A tese do envenenamento foi levantada publicamente pela primeira vez pelo motorista e secretário pessoal do poeta, Manuel Araya, falecido em junho do ano passado e uma das últimas pessoas a vê-lo vivo.
O seu depoimento esteve na base da denúncia apresentada pelo Partido Comunista – apoiado por parte da família – e que em 2011 deu origem à investigação que agora deve ser reaberta.
“A verdade demora a chegar, mas vai chegando aos poucos.
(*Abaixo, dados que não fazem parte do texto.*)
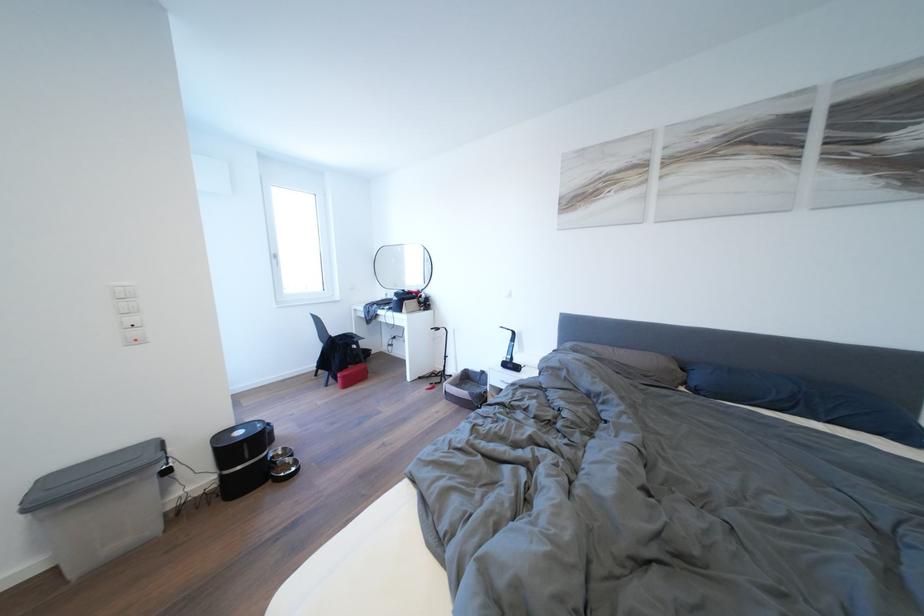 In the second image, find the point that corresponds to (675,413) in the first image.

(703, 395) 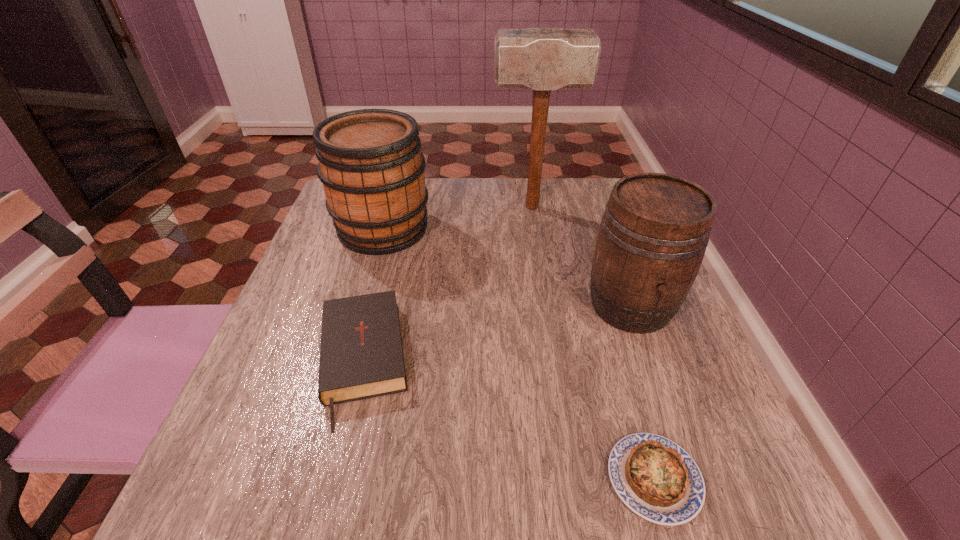 The image size is (960, 540). I want to click on quiche at the right edge, so click(x=657, y=479).

The width and height of the screenshot is (960, 540). In order to click on object that is at the far left corner in this screenshot , I will do `click(370, 163)`.

Find the location of a particular element. object that is at the far right corner is located at coordinates (540, 59).

You are a GUI agent. You are given a task and a screenshot of the screen. Output one action in this format:
    pyautogui.click(x=<x>, y=<y>)
    Task: Click on the object at the near right corner
    
    Given the screenshot: What is the action you would take?
    pyautogui.click(x=657, y=479)

This screenshot has height=540, width=960. Identify the location of blank area at the far edge. (442, 197).

The image size is (960, 540). In the image, there is a desktop. Find the location of `blank space at the left edge`. blank space at the left edge is located at coordinates (296, 341).

The width and height of the screenshot is (960, 540). In order to click on vacant space at the right edge of the desktop in this screenshot , I will do `click(592, 244)`.

Where is `vacant region at the near left corner of the desktop`? Image resolution: width=960 pixels, height=540 pixels. vacant region at the near left corner of the desktop is located at coordinates (285, 465).

Where is `free space at the far right corner`? This screenshot has width=960, height=540. free space at the far right corner is located at coordinates (587, 195).

Find the location of a particular element. The width and height of the screenshot is (960, 540). vacant point located between the tallest object and the nearer cider is located at coordinates (582, 256).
É uma grande conquista de justiça que pedimos há anos para meu tio Pablo”, disse Rodolfo Reyes, o demandante e sobrinho do poeta.
A investigação, que contou com a participação de três painéis de especialistas internacionais, sofreu uma reviravolta em 2017, quando o segundo grupo de especialistas rejeitou a versão oficial que apontava o cancro da próstata como causa da morte e encontrou “Clostridium botulinum” em um dente do poeta.
Clostridium botulinum, responsável pelo botulismo, é um bacilo normalmente encontrado no solo que pode causar problemas no sistema nervoso e até a morte.
Um terceiro painel de especialistas das Universidades de McMaster (Canadá) e Copenhague (Dinamarca) revelou há um ano que a bactéria “estava no seu corpo no momento da morte”, o que para a família foi interpretado como uma prova irrefutável de que Neruda estava “envenenado” durante sua estada na clínica.
“Desde 2017, Neruda grita que tem ‘clostridium botulinum’ no corpo e que lhe chegou através da intervenção de terceiros”, sublinhou o advogado Flores.
Não se sabe, no entanto, como a toxina botulínica, que também é normalmente encontrada em alimentos enlatados mal conservados, teria sido introduzida no corpo de forma natural ou intencional.
Na decisão de segunda-feira, a Primeira Câmara do Tribunal de Apelações de Santiago ordenou também no acórdão a realização de vários procedimentos solicitados pelos demandantes, como o exame caligráfico da certidão de óbito e a obtenção de novas declarações.
Para a família, a diligência mais importante é uma “meta-perícia que permite rever e interpretar os resultados da perícia realizada por peritos das Universidades McMaster e Copenhague, que deve ser realizada apenas por peritos propostos pelas referidas instituições”.
Reyes explicou que o juiz do caso pediu a diferentes universidades chilenas que interpretassem o relatório pericial do ano passado, mas que “não têm o conhecimento ou a experiência para fazê-lo” e que o Canadá e a Dinamarca são os países “mais líderes” neste tipo de análise forense.